WORK INSTRUCTIONS -> Give back each entry word for word, but drop the images.

START MATERIAL FOR THIS TASK

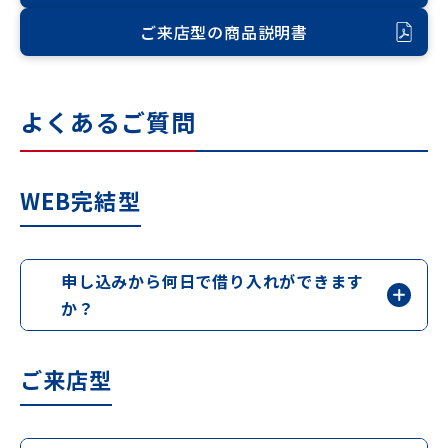
ご来店型の商品説明書
よくあるご質問
WEB完結型
申し込みから何日で借り入れができます
か？
ご来店型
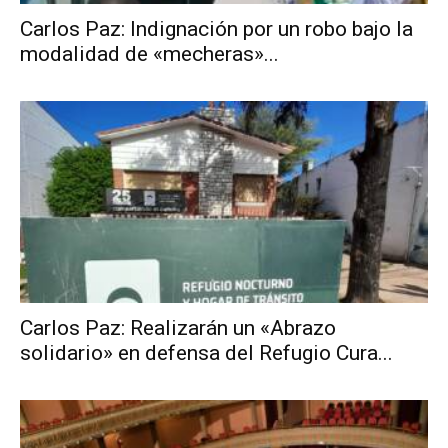
Carlos Paz: Indignación por un robo bajo la
modalidad de «mecheras»...
Carlos Paz: Realizarán un «Abrazo
solidario» en defensa del Refugio Cura...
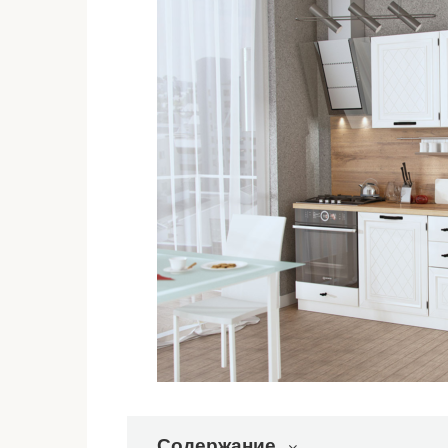
Содержание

END MATERIAL FOR THIS TASK

RESPONSE TO THE TASK ->
ご来店型の商品説明書
よくあるご質問
WEB完結型
申し込みから何日で借り入れができます
か？
ご来店型
Carlos Paz: Indignación por un robo bajo la
modalidad de «mecheras»...
Carlos Paz: Realizarán un «Abrazo
solidario» en defensa del Refugio Cura...
Содержание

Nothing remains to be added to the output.